Activity: The required output is every line from the one containing "Liquid Analysis" through the last line of the listing below, copied exactly, pictures excluded.

Given entries:
- Opening Delimiter -

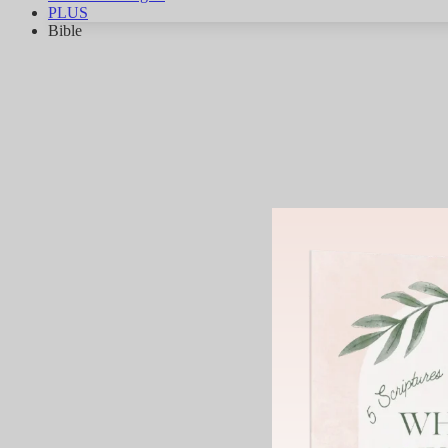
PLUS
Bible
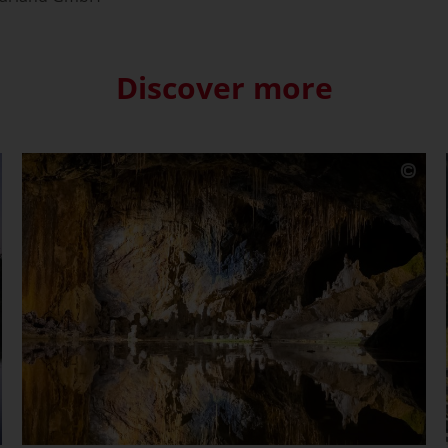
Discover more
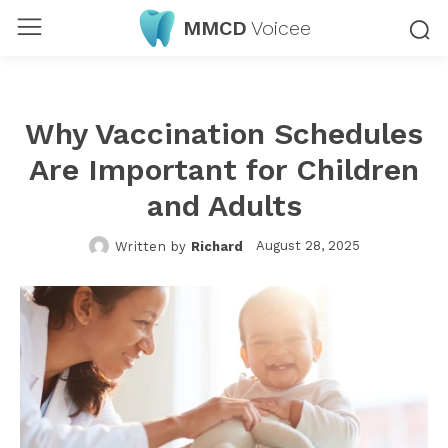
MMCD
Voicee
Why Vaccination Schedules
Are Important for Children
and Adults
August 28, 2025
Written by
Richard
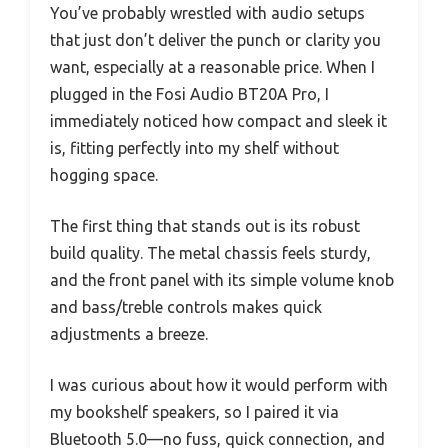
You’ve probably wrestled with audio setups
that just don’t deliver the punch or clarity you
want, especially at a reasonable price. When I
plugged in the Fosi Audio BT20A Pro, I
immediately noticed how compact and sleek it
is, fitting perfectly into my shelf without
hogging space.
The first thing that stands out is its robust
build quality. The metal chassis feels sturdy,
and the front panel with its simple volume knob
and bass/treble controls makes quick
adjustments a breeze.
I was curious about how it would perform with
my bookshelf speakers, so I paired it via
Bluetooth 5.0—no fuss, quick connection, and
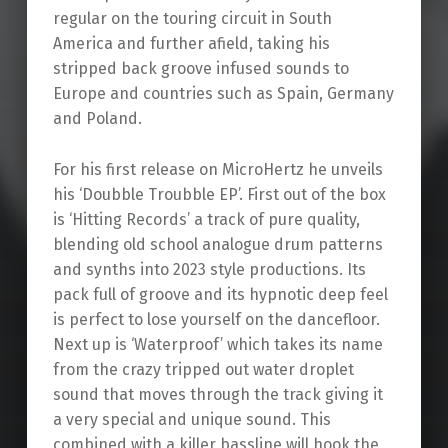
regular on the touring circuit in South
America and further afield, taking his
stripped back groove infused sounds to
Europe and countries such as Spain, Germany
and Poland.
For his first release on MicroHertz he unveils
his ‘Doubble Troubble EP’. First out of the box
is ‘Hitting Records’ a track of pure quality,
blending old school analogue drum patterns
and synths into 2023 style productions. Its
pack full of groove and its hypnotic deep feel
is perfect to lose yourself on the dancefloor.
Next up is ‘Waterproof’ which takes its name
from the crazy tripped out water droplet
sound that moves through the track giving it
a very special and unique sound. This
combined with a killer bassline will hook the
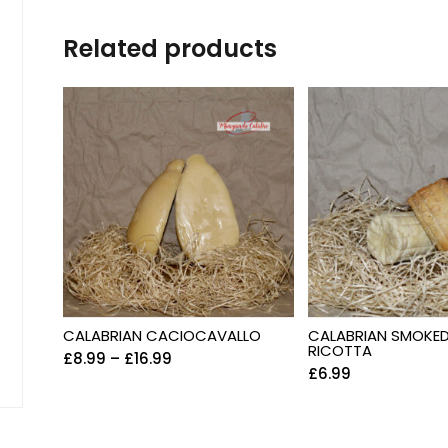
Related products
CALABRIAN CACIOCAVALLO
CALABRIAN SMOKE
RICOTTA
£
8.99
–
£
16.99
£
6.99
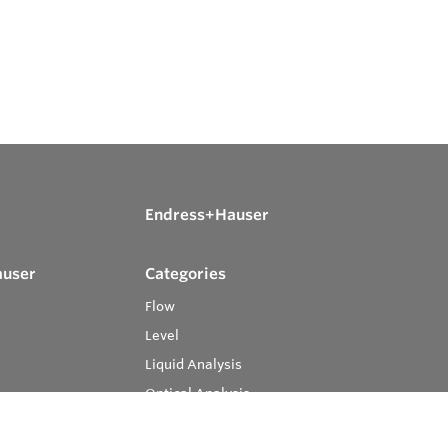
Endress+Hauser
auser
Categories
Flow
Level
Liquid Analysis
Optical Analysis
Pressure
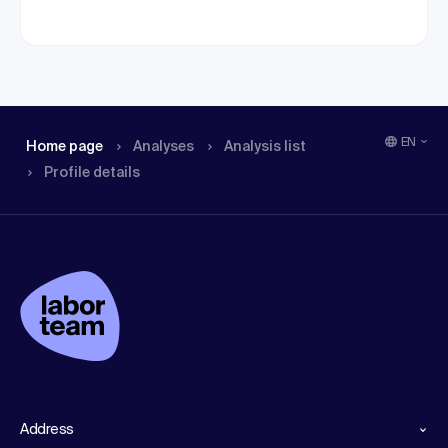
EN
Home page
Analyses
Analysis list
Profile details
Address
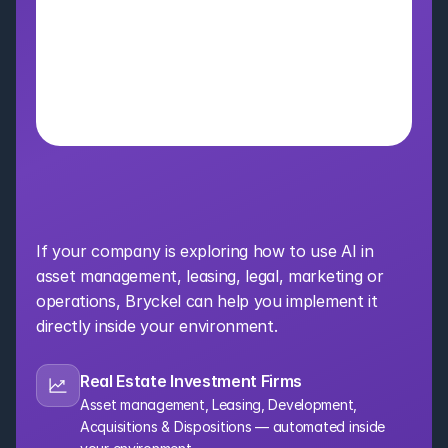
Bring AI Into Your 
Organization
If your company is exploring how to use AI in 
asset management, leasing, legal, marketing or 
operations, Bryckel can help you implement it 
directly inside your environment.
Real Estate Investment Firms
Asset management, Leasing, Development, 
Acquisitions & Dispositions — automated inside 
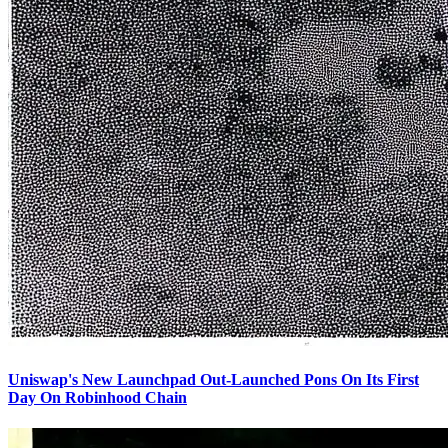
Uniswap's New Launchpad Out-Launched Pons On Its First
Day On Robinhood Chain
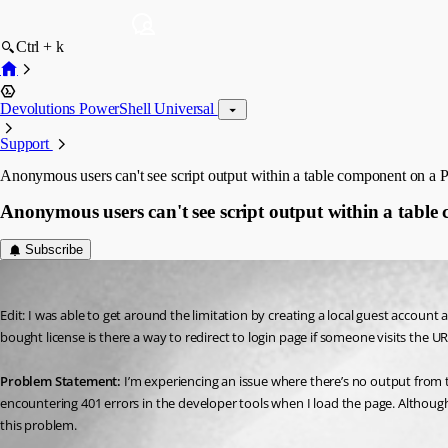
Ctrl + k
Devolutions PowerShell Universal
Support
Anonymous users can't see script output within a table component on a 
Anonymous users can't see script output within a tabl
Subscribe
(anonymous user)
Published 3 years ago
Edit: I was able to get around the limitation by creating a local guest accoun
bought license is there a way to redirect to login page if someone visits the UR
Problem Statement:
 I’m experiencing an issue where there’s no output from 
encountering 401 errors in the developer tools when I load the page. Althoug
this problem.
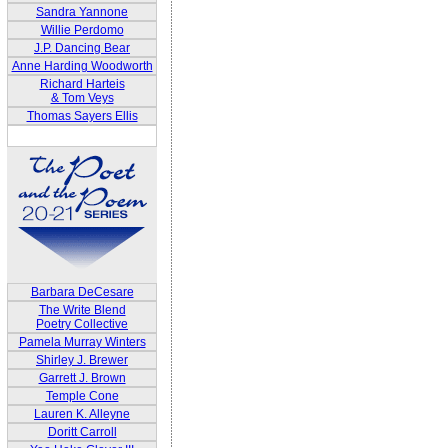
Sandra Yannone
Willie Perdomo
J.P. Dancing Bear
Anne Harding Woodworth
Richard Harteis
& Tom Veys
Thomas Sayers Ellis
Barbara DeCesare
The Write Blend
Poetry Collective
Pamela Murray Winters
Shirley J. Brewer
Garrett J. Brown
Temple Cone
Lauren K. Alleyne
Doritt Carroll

- Closing Delimiter -

Written response:
Liquid Analysis
Optical Analysis
Pressure
EN
Home page
Analyses
Analysis list
Profile details
Address
Bring AI Into Your 
Organization
If your company is exploring how to use AI in 
asset management, leasing, legal, marketing or 
operations, Bryckel can help you implement it 
directly inside your environment.
Real Estate Investment Firms
Asset management, Leasing, Development, 
Acquisitions & Dispositions — automated inside 
Uniswap's New Launchpad Out-Launched Pons On Its First
Day On Robinhood Chain
Ctrl + k
Devolutions PowerShell Universal
Support
Anonymous users can't see script output within a table component on a 
Anonymous users can't see script output within a tabl
Subscribe
(anonymous user)
Published 3 years ago
Edit: I was able to get around the limitation by creating a local guest accoun
bought license is there a way to redirect to login page if someone visits the UR
Problem Statement:
 I’m experiencing an issue where there’s no output from 
encountering 401 errors in the developer tools when I load the page. Althoug
this problem.
Sandra Yannone
Willie Perdomo
J.P. Dancing Bear
Anne Harding Woodworth
Richard Harteis
& Tom Veys
Thomas Sayers Ellis
Barbara DeCesare
The Write Blend
Poetry Collective
Pamela Murray Winters
Shirley J. Brewer
Garrett J. Brown
Temple Cone
Lauren K. Alleyne
Doritt Carroll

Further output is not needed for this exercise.